It's actually not a gimmick; if it were, I'd expect to pay more than $10/ month.

Water serves two purposes:

It, cheaply, sets the scene with me as "better than average". When someone gets in my car, I have everything ready. Water is passively in the door, music is started with a fresh song, the car is pristine, smells wonderful, is warm/cool as needed. I don't even offer the water, I confirm the name and the destination, then the rout. I let fate determine the conversations.

The second function is care. I dehydrate at times, so do riders - especially the drinking ones. Offering them water, when they look like they are headed for a hangover is an easy good impression. I also drink 25% of them myself or use them as emergency clean up.

I don't think I'll ever drive without a case of water in my car - even without Uber. It's more useful than you think.

Also, trust me, the fact that you don't offer water, and I do, is one reason that I stay at 4.98 - but only a fool would think it was an only cause. I'm A-game all day long with the public.
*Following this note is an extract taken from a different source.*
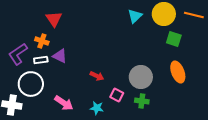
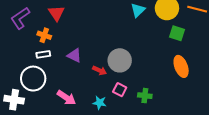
purple L-shape: (18, 54) -> (20, 18), moved
purple triangle: (60, 56) -> (74, 55), moved
gray circle: (141, 77) -> (120, 60), moved

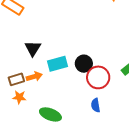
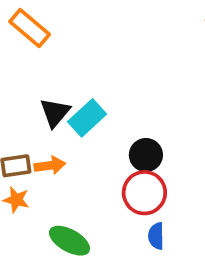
cyan rectangle: (58, 64) -> (87, 118), moved, turned -36
red circle: (98, 77) -> (144, 193), moved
It puts me in a good mood whether I'm teaching kids or driving drunks home at 2 am.

Kindness is its own reward. Water is a minimal expense to add value.



kc ub'ing! said:


> Not a bad driver granted. How bout obsequies and needy? Providing free crap as a means to an end: ratings, tips or rider good will is simple toadying. Its beneath me.
> 
> I receive my accolades based on the service I provide. I don't buy them. "Have some water, have some mints, like me, like me!" So transparent, weak and gross!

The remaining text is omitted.